Demand Progress has long advocated for such transparency, and applauds the efforts of Senators Duckworth and Leahy to introduce legislation that would protect a foundational principle in our democracy: the right of Congress and the public to know how the laws of the land have been implemented by the executive branch.
“The Office of Legal Counsel has shaped lasting U.S. policy under a dangerous shroud of secrecy that has shielded legal opinions that are controversial, even dubious or shoddy, from both congressional oversight and legal interpretation. Had this bill been law in 2002, it’s highly unlikely the U.S. would have engaged in human rights abuses at Abu Ghraib, as the legal justification provided by the OLC’s so-called ‘Torture Memos’ would not have withstood public scrutiny,” said Demand Progress Legal Director Ginger Quintero-McCall. “The DOJ OLC Transparency Act would put an end to secret law via OLC opinion by empowering Congress to protect its own oversight capabilities, incentivizing OLC attorneys to produce high quality legal analysis, and ensuring that every member of the public understands what laws the country is actually operating under. We commend the legislation introduced by Senator Duckworth and Senator Leahy, and call on every member of Congress who cares about government accountability to support this important legislation.”

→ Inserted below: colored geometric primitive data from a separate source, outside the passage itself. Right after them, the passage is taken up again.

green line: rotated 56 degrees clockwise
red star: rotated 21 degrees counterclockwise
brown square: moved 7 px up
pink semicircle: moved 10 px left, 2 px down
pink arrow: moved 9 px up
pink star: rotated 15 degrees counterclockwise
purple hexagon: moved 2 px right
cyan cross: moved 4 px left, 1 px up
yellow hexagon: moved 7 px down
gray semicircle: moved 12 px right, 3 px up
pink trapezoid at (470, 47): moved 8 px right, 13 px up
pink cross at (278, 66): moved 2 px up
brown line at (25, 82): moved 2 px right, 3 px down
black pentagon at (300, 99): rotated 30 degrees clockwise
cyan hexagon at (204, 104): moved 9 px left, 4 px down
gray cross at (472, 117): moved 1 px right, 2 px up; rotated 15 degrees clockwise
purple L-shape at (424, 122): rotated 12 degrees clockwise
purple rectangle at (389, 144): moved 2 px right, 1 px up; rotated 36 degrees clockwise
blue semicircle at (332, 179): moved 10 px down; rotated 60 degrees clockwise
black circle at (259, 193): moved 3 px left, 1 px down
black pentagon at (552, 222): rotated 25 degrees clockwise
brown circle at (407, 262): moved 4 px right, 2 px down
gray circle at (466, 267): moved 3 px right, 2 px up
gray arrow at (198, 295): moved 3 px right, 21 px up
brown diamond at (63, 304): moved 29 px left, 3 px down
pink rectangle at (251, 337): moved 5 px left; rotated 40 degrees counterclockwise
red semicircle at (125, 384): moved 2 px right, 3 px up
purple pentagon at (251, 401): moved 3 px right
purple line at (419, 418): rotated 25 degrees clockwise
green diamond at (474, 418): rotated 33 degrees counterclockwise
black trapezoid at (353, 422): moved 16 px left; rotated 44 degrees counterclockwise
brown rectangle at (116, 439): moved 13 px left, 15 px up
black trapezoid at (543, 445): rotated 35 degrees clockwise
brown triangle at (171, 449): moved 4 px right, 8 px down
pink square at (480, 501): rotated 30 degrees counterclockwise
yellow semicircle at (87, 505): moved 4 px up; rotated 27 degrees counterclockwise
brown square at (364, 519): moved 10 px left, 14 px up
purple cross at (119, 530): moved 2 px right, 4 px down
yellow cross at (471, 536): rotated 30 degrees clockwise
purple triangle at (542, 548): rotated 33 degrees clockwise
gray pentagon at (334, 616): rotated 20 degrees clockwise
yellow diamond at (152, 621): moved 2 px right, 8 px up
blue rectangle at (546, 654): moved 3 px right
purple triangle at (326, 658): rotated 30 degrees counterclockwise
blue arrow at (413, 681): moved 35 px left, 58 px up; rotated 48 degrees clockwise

OLC’s “core function,” according to its own memoranda, is to provide “controlling advice to Executive Branch officials on questions of law that are centrally important to the functioning of the Federal Government.” This legal advice “may effectively be the final word on the controlling law,” yet it is routinely withheld from both Congress and the public.
Neither Congress nor the public is aware of the number of OLC opinions currently in effect, much less their legal conclusions. The OLC is typically able to thwart disclosure through FOIA requests, claiming its relationship to the Attorney General is essentially by attorney-client privilege. It took lawsuits that took advantage of a 2016 amendment to the Freedom of Information Act to compel the OLC to at least release opinions that are more than 25 years old.
Along with its House companion legislation led by Reps. Cartwright and Quigley, this Sunshine Week introduction of the DOJ OLC Transparency Act starts us on that path.